Exercise aim: Filter the listing below for "share" and report every line that has it.

Data for this exercise:
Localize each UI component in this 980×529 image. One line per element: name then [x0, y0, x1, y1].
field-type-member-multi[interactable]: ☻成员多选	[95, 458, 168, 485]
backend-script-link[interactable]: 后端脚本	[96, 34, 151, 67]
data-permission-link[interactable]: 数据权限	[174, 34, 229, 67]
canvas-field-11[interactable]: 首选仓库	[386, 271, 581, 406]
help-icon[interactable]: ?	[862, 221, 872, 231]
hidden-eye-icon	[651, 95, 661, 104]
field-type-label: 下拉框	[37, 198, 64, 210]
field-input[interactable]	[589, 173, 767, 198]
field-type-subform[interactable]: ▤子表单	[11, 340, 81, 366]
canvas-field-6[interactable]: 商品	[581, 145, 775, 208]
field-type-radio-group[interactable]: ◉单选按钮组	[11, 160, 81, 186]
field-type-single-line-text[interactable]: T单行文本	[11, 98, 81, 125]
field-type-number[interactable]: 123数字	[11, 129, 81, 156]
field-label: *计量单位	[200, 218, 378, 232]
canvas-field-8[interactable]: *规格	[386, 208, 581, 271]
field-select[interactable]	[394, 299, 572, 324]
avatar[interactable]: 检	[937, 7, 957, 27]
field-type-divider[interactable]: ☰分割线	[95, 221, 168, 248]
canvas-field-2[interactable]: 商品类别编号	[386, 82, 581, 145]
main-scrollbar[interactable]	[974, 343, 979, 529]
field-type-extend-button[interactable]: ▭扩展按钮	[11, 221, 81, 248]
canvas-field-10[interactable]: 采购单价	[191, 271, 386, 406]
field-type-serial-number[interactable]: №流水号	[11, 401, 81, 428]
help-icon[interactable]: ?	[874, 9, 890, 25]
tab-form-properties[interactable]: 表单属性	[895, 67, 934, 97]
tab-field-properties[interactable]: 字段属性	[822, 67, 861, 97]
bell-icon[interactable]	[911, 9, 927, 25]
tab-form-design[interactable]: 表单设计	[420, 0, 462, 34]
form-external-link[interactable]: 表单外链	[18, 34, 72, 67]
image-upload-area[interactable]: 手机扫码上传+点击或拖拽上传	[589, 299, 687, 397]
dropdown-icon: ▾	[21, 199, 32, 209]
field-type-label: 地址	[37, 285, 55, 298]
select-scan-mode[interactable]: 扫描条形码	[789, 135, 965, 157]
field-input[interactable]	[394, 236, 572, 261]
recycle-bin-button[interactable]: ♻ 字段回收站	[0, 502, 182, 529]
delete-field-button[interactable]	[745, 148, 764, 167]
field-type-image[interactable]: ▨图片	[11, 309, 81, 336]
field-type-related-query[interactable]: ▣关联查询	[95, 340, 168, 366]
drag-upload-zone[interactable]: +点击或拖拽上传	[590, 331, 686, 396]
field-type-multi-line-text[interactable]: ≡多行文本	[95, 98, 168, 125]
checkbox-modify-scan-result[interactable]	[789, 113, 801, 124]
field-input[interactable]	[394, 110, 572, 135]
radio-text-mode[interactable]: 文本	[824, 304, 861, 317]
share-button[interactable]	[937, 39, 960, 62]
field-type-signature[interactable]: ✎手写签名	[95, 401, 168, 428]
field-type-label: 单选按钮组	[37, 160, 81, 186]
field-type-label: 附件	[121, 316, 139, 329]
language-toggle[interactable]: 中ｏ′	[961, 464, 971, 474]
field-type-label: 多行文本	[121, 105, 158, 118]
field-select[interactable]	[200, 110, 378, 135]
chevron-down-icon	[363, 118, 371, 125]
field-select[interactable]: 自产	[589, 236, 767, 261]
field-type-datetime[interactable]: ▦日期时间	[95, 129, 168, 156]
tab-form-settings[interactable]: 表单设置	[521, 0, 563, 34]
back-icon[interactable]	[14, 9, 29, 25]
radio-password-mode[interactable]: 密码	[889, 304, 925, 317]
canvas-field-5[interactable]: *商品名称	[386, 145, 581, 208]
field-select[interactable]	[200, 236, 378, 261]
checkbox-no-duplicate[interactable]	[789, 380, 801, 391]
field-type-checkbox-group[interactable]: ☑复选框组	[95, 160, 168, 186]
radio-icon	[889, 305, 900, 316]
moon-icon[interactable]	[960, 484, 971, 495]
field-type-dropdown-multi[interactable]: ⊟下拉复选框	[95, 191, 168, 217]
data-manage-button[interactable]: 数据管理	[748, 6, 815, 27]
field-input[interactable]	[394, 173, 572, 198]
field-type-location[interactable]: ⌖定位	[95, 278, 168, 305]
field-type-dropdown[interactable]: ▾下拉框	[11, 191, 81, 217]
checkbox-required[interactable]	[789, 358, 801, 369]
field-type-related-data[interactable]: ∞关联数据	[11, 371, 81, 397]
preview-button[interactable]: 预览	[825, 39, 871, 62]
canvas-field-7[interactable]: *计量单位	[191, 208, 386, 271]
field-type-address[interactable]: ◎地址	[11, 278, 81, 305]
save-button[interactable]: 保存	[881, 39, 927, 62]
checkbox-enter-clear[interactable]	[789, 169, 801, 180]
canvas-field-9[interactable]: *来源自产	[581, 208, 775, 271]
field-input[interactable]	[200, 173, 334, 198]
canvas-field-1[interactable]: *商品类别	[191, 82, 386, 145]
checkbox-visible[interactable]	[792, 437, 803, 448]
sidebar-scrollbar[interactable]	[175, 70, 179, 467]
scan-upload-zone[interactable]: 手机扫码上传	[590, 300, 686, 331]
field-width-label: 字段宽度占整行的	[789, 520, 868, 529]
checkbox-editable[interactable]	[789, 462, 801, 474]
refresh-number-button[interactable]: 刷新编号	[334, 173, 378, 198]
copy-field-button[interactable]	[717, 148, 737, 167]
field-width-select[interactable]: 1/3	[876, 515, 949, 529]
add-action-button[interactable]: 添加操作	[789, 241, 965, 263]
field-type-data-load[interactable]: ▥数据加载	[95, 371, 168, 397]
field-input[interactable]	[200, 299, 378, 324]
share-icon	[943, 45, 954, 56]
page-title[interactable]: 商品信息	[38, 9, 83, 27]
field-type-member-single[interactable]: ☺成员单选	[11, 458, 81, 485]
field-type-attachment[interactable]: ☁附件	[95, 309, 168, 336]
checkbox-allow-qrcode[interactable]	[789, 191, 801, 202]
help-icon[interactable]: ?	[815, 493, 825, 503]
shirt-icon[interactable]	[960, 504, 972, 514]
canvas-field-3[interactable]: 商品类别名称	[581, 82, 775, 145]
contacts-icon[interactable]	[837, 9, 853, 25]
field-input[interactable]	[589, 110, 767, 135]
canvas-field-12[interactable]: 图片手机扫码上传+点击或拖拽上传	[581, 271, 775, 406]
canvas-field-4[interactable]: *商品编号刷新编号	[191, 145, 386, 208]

Task answer:
share-button[interactable]	[937, 39, 960, 62]
share-icon	[943, 45, 954, 56]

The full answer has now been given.